The Jane Austen Tea Society Book For October 2010


Wuthering Heights was written by Emily Brontë and published under the pseudonym, Ellis Bell, in 1847. It was Emily’s only novel. She along with her sisters Charlotte and Anne wrote poetry but it was her story of thwarted obsession that has become an English language classic.

“Wuthering” is a Yorkshire word referring to “turbulent weather” and it is appropriate when applied to the violent passions & deeply troubled emotions taking place under the roof of the manor on the moors, Wuthering Heights – the primary setting for this gothic novel.

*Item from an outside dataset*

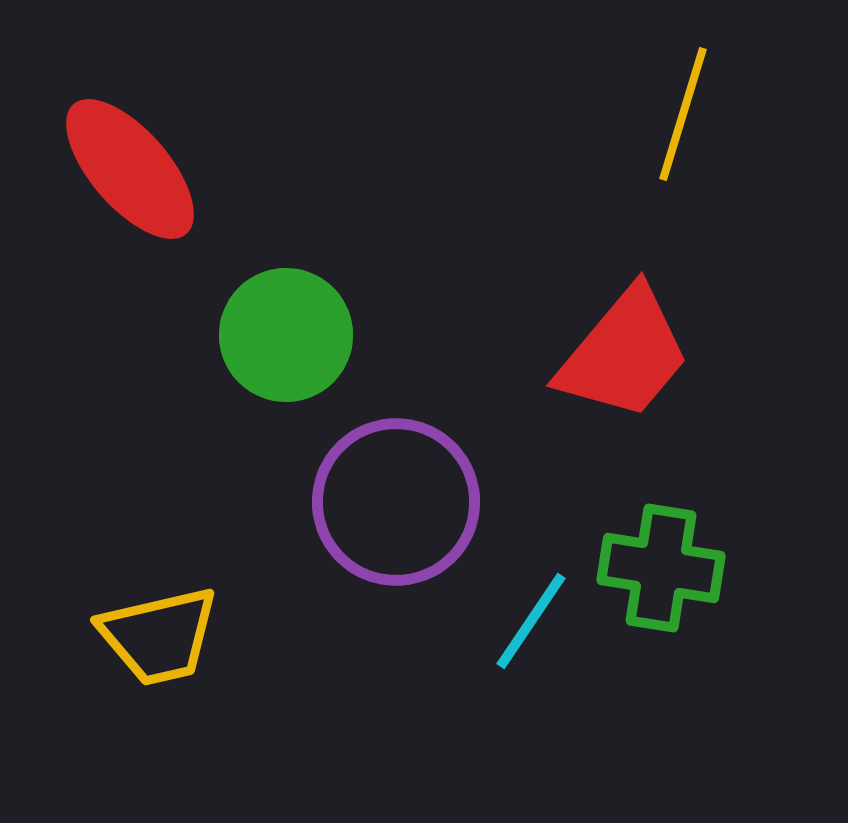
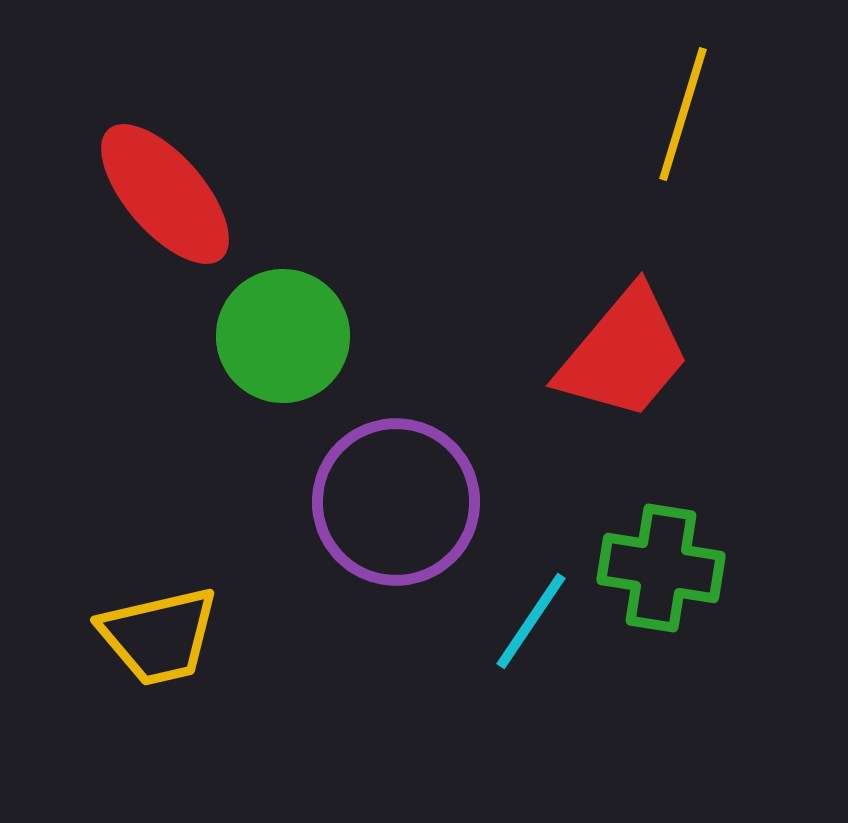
red ellipse: moved 35 px right, 25 px down
green circle: moved 3 px left, 1 px down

As anyone who has read Wuthering Heights might imagine, this novel met with very mixed reviews when it was published. Its depths of despair & depictions of human cruelty, both mental and physical, were stark and disturbing. While the critics praised the obvious talent it took to execute this complicated work, they questioned the theme, the character development and the tragic moral choices exhibited therein.

Born July 30, 1818 in Thornton, Yorkshire, the heart of Emily’s world was the small grey stone house on the lonely moors with its front door opening almost directly onto a cemetery. Studies of Emily – the 5th of the Brontë children - have distilled the portrait of a person who was herself reclusive, reserved, iron-willed and painfully tied by emotion to her home and its environs … How did this young clergyman’s daughter produce this dark masterpiece? What violent dreams brought Heathcliff to life and set his steps to written page to intertwine with those of the equally misguided Catherine Earnshaw?

The inescapable strength of the novel is the intricately told storyline and enduring fascination that readers have held for Cathy and her romantic hero / brutal alter ego, Heathcliff. Why are we also attracted to him and yet innately detest his blackly drawn nature? Do our hearts turn more steadily against him with each reading? Was there a time in our lives as young readers that we found sympathy for the little foundling thrust into a family that received him with such mixed emotions?

This next read may enlighten us… ever so slightly into a better understanding…. or… it may not.

So – the next read for The Jane Austen Tea Society in our current reading plan of British Victorian authors is Wuthering Heights. You might want to start reading in time to meet and discuss over High Tea in October.